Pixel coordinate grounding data
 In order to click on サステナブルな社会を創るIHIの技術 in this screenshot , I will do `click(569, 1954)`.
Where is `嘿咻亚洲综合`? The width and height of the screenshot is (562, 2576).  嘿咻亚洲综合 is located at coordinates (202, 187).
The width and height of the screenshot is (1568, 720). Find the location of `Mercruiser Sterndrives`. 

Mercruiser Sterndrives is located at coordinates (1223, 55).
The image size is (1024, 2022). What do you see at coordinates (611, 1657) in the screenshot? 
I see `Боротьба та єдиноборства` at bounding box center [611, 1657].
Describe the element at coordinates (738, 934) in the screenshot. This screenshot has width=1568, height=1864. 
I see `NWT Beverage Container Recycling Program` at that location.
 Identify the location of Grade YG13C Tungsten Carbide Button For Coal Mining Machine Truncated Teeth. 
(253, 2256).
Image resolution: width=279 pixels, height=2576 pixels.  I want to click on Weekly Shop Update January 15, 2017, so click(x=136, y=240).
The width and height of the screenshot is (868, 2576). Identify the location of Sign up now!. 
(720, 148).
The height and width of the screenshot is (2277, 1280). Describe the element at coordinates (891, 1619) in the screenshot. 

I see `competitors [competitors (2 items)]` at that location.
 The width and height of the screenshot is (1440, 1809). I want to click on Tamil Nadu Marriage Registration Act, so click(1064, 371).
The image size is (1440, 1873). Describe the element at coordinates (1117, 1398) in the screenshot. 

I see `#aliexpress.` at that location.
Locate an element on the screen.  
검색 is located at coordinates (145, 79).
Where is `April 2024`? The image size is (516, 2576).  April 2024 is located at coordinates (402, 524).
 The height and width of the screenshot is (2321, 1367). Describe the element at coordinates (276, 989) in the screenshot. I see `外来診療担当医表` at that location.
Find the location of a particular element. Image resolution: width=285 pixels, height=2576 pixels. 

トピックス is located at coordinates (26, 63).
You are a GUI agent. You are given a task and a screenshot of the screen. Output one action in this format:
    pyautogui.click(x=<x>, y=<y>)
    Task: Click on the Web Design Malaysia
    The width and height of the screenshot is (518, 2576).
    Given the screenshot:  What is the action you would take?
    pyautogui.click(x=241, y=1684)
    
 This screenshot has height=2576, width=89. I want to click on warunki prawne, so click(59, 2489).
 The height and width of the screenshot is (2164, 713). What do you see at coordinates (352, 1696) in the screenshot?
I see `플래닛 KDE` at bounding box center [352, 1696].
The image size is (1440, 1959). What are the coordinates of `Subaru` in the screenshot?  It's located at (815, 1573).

• Aim of the task:
With the line containing "Task: Click on the Web Design Malaysia" as the start and the last line of the entries as the end, print that whole span exactly.

• Response area:
    Task: Click on the Web Design Malaysia
    The width and height of the screenshot is (518, 2576).
    Given the screenshot:  What is the action you would take?
    pyautogui.click(x=241, y=1684)
    
 This screenshot has height=2576, width=89. I want to click on warunki prawne, so click(59, 2489).
 The height and width of the screenshot is (2164, 713). What do you see at coordinates (352, 1696) in the screenshot?
I see `플래닛 KDE` at bounding box center [352, 1696].
The image size is (1440, 1959). What are the coordinates of `Subaru` in the screenshot?  It's located at (815, 1573).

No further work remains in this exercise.